BEGIN

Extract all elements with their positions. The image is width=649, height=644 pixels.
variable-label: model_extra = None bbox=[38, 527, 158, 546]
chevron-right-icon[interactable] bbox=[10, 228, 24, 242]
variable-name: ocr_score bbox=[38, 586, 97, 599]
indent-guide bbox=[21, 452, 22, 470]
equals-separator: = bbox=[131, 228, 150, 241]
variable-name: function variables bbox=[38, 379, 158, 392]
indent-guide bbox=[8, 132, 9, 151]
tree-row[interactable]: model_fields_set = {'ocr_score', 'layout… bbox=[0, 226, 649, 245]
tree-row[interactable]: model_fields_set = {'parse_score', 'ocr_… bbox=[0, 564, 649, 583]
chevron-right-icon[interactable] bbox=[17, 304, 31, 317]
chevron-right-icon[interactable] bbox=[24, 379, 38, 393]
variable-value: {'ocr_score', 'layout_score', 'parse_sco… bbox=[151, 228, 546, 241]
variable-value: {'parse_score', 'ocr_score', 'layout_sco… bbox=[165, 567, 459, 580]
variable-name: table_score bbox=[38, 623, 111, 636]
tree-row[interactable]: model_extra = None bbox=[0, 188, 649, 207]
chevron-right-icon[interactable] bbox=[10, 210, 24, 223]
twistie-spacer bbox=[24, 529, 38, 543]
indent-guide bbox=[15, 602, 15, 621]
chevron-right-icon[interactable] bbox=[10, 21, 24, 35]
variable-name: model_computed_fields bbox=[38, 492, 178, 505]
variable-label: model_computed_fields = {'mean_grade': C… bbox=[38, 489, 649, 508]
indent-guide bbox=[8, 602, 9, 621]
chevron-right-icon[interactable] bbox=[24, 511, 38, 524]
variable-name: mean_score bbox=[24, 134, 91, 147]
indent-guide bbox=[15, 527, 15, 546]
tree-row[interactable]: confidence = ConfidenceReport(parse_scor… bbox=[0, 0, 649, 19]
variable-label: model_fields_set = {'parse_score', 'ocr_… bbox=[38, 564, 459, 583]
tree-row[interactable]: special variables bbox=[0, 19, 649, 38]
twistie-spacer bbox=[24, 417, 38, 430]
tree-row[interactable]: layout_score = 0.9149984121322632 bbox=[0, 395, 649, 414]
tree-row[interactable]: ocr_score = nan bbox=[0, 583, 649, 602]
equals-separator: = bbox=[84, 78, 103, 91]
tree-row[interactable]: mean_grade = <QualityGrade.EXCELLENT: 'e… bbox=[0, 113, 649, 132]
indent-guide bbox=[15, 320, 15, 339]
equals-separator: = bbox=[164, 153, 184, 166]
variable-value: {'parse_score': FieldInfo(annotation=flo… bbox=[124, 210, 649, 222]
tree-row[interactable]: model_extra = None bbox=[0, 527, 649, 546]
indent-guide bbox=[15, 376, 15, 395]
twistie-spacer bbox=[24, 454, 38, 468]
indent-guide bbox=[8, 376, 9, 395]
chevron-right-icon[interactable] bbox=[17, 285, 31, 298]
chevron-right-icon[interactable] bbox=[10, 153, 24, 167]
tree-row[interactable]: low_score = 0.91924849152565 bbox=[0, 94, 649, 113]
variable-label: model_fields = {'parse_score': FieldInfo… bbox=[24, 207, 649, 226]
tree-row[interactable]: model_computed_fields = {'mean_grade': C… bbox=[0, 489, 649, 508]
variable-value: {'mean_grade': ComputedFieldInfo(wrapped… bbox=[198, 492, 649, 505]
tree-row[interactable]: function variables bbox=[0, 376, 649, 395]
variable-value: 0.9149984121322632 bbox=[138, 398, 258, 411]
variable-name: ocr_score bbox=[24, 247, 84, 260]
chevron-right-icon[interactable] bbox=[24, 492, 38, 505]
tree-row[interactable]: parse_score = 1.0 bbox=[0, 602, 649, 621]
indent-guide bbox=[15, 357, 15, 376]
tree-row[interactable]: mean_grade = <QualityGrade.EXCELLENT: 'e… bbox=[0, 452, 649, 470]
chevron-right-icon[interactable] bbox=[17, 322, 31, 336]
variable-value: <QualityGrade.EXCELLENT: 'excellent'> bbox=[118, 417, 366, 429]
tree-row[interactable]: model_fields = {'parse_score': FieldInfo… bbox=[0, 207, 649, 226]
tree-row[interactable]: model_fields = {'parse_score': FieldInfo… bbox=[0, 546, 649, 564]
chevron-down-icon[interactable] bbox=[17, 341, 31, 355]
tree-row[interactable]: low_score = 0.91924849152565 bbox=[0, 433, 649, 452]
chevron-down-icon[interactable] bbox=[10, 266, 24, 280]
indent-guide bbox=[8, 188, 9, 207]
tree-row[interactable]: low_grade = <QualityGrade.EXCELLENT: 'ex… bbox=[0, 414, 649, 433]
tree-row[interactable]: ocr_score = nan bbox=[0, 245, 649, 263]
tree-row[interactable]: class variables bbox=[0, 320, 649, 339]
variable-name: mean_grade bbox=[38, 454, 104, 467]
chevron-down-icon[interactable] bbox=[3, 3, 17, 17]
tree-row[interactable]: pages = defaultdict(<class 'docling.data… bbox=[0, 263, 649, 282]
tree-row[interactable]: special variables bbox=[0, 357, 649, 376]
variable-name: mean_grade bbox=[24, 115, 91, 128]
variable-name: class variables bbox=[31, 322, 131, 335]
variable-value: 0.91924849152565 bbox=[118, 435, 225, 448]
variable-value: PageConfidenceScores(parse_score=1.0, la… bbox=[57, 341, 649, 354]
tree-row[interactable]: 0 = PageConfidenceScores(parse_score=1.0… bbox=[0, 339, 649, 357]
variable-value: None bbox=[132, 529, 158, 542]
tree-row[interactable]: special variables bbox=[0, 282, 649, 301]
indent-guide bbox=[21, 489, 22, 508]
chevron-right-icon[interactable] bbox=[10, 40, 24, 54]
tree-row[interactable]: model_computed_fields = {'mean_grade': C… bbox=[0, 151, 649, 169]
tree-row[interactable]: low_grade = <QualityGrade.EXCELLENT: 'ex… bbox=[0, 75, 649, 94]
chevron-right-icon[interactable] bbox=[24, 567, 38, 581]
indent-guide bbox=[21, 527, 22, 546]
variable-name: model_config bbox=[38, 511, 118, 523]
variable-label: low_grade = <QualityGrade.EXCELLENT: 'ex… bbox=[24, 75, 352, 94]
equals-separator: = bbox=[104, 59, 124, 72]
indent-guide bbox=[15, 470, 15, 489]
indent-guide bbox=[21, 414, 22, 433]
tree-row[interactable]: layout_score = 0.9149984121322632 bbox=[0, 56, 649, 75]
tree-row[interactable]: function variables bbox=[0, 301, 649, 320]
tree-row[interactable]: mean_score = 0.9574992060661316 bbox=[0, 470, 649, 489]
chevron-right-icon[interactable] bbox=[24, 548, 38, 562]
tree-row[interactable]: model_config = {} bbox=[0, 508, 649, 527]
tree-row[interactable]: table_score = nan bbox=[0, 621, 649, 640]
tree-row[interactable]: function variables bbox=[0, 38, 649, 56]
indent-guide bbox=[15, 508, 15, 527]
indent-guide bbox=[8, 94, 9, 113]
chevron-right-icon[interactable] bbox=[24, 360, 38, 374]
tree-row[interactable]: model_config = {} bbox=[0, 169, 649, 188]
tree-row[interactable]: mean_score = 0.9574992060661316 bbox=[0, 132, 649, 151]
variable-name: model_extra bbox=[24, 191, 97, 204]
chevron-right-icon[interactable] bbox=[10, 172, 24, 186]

END

PROMPT — Among the lines above, find those that contain the word "label" and copy them.

SOLUTION —
variable-label: model_extra = None bbox=[38, 527, 158, 546]
variable-label: model_computed_fields = {'mean_grade': C… bbox=[38, 489, 649, 508]
variable-label: model_fields_set = {'parse_score', 'ocr_… bbox=[38, 564, 459, 583]
variable-label: model_fields = {'parse_score': FieldInfo… bbox=[24, 207, 649, 226]
variable-label: low_grade = <QualityGrade.EXCELLENT: 'ex… bbox=[24, 75, 352, 94]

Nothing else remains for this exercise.